The following code draws independent samples of 1,000 respondents 1,000 times. For each simulation, it will compute the sample mean and store the output as a data frame.

```{r, results = "hide"}
# This code will take a couple minutes to complete.
# Insert set.seed with your student number
# in the line below so your results are consistent.

sims = simulate_design(canada_survey_full, sims = 1000)

sims
```

There is a lot of information in `sims`, but right now we only care about the `estimate` column.

Let's visualize its distribution. The following figure shows the distribution of the proportion of french speakers in our simulated surveys. The taller the bar, the more frequently we see proportions around the corresponding value.

```{r, warning = FALSE, message = FALSE, results = "asis"}
# ggplot is a tidyverse package for making figures.
# We will learn more about it soon.
ggplot(sims) +
  aes(x = estimate) +
  geom_histogram() +
  labs(x = "Proportion of French Speakers")
```

How does this compare with the original CES sampling procedure? It's hard to tell, because the CES approach guarantees a 10% proportion of French speakers by design. But, as we mentioned, this is expensive to implement.

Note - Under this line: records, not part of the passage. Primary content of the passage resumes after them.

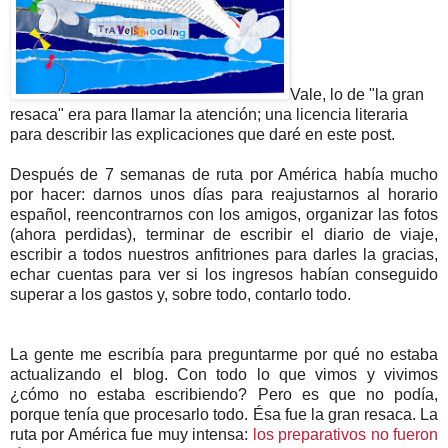
Vale, lo de "la gran
resaca" era para llamar la atención; una licencia literaria
para describir las explicaciones que daré en este post.
Después de 7 semanas de ruta por América había mucho
por hacer: darnos unos días para reajustarnos al horario
español, reencontrarnos con los amigos, organizar las fotos
(ahora perdidas), terminar de escribir el diario de viaje,
escribir a todos nuestros anfitriones para darles la gracias,
echar cuentas para ver si los ingresos habían conseguido
superar a los gastos y, sobre todo, contarlo todo.
La gente me escribía para preguntarme por qué no estaba
actualizando el blog. Con todo lo que vimos y vivimos
¿cómo no estaba escribiendo? Pero es que no podía,
porque tenía que procesarlo todo. Ésa fue la gran resaca. La
ruta por América fue muy intensa:
los preparativos no fueron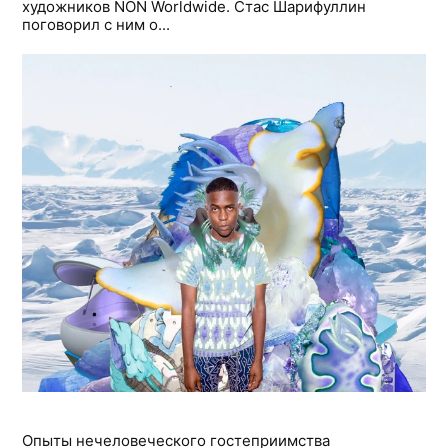
художников NON Worldwide. Стас Шарифуллин
поговорил с ним о...
Опыты нечеловеческого гостеприимства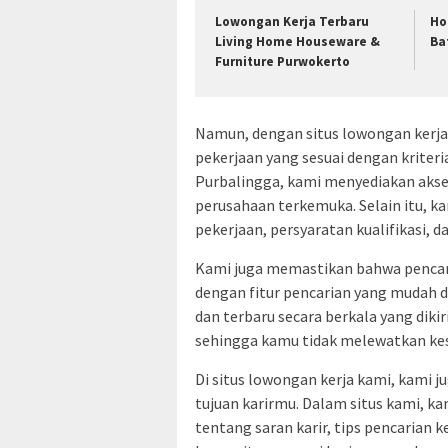
Lowongan Kerja Terbaru
Ho
Living Home Houseware &
Ba
Furniture Purwokerto
Namun, dengan situs lowongan ker
pekerjaan yang sesuai dengan kriter
Purbalingga, kami menyediakan akses
perusahaan terkemuka. Selain itu, k
pekerjaan, persyaratan kualifikasi, d
Kami juga memastikan bahwa pencari
dengan fitur pencarian yang mudah 
dan terbaru secara berkala yang dik
sehingga kamu tidak melewatkan ke
Di situs lowongan kerja kami, kam
tujuan karirmu. Dalam situs kami, 
tentang saran karir, tips pencarian k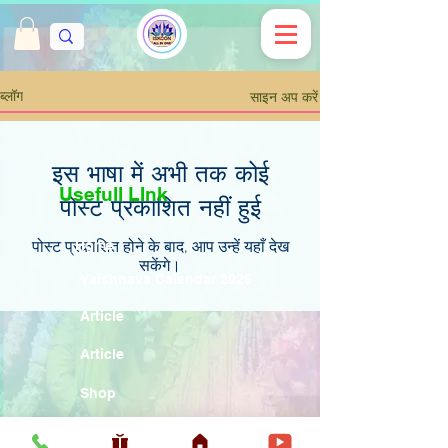
साइन अप करें
ब्लॉग
इस भाषा में अभी तक कोई
Usefull LInk
पोस्ट प्रकाशित नहीं हुई
पोस्ट प्रकाशित होने के बाद, आप उन्हें यहाँ देख
Home
सकेंगे।
Vaishnava Calendar 2026
Article
Article
Shop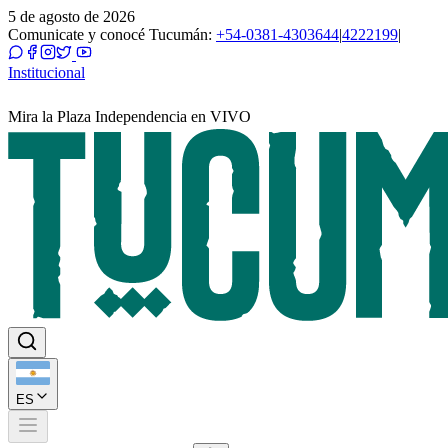
5 de agosto de 2026
Comunicate y conocé Tucumán:
+54-0381-4303644
|
4222199
|
Institucional
Mira la Plaza Independencia en VIVO
ES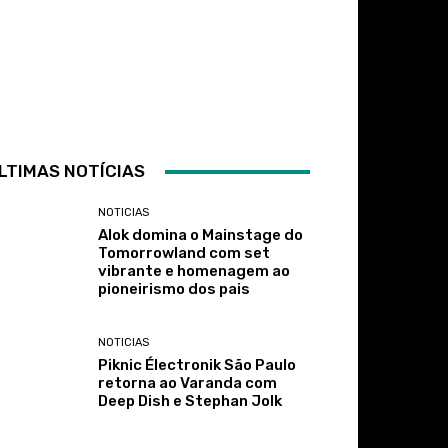
LTIMAS NOTÍCIAS
NOTICIAS
Alok domina o Mainstage do
Tomorrowland com set
vibrante e homenagem ao
pioneirismo dos pais
NOTICIAS
Piknic Électronik São Paulo
retorna ao Varanda com
Deep Dish e Stephan Jolk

What we can do is compute how off-the-mark our sampling procedure is in average:

```{r}
sims %>% summarize(rmse = sqrt(mean((estimate-estimand)^2)))
```

This number is the **Root Mean Squared Error (RMSE).** It tells us that, in average, our estimates of the proportion are off by a certain number of percentage points. The specific value will change based on your seed, but when I did it, I got a number that rounds up to $0.01$. Which is about a $\pm 1\%$ margin of error.

# English speakers in QC

::: {.callout-note}
## **Task 4**
Repeat the simulation exercise for the smaller sample of English speakers in Quebec. Start with a sample size of 1,000 respondents. Is this a good number? Would you go higher or lower? Use either a figure or the RMSE as a criterion to choose. Report one new design with a different sample size and explain why it is better.**

 **Hint 1:** *If you cannot come up with a reason to justify your design, consider that CES may be convinced either because the margin of error or the sample size is very small.*

 **Hint 2:** *The chapters from the RD textbook we read this week show a way to try many sample sizes on a research design at once without having to rewrite the whole design.*
:::

```{r}
# Write your code here. Feel free to separate in many code chunks
```

> Write your answer in words here. Feel free to intersperse writing and code.